The New South Wales Government has commenced trials for a beta version of its NSW Digital ID service.
The digital identity solution promises an easier way for NSW constituents to securely verify both their online and in-person identity. The solution has been designed, the Government said, “to stop the oversharing of personal data”, enabling users to choose how and when their information is shared.
According to the Government, all pilot tests of the NSW Digital ID (Beta) have received more than 90 per cent customer satisfaction ratings.
A key advantage of the solution, according to the Government, is that users only need to verify their identity once to set up their NSW Digital ID, giving them greater control over what information is passed on to other government agencies and private businesses.
For instance, an individual would be able to prove they were over 18 without sharing their date of birth, street address or other personal information, which usually comes with a physical driver’s licence.

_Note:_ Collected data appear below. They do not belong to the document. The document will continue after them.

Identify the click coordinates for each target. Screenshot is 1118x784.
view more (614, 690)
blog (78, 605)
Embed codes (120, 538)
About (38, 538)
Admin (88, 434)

The NSW Digital ID, along with Digital Wallet, will be a part of several solutions to help safely and securely store citizens’ personal information while granting them control, in real-time, over who has access to their verifiable credentials.
The NSW Digital ID will be optional for NSW constituents and will be made available once “rigorous testing, audit and reviews are completed to ensure information is safe and secure”.
“We want to take proactive steps to ensure everyone has access to the tools they need to protect their privacy and provide security around personal information,” Minister for Customer Service and Digital Government, Jihad Dib said.
“By providing everyone the choice to control their personal information safely and securely online, it’s handing the power over their privacy back to the people.”
The NSW Government this week also kicked off its Privacy Week, highlighting the importance of handing control of information sharing back to people. It follows a spate of cyber-attacks impacting millions of people across the state, with the annual cost of cyber breaches estimated at $42 billion.
In 2022 alone, more than 50,000 physical documents were replaced with assistance from ID Support NSW as a result of cyber incidents and natural disasters.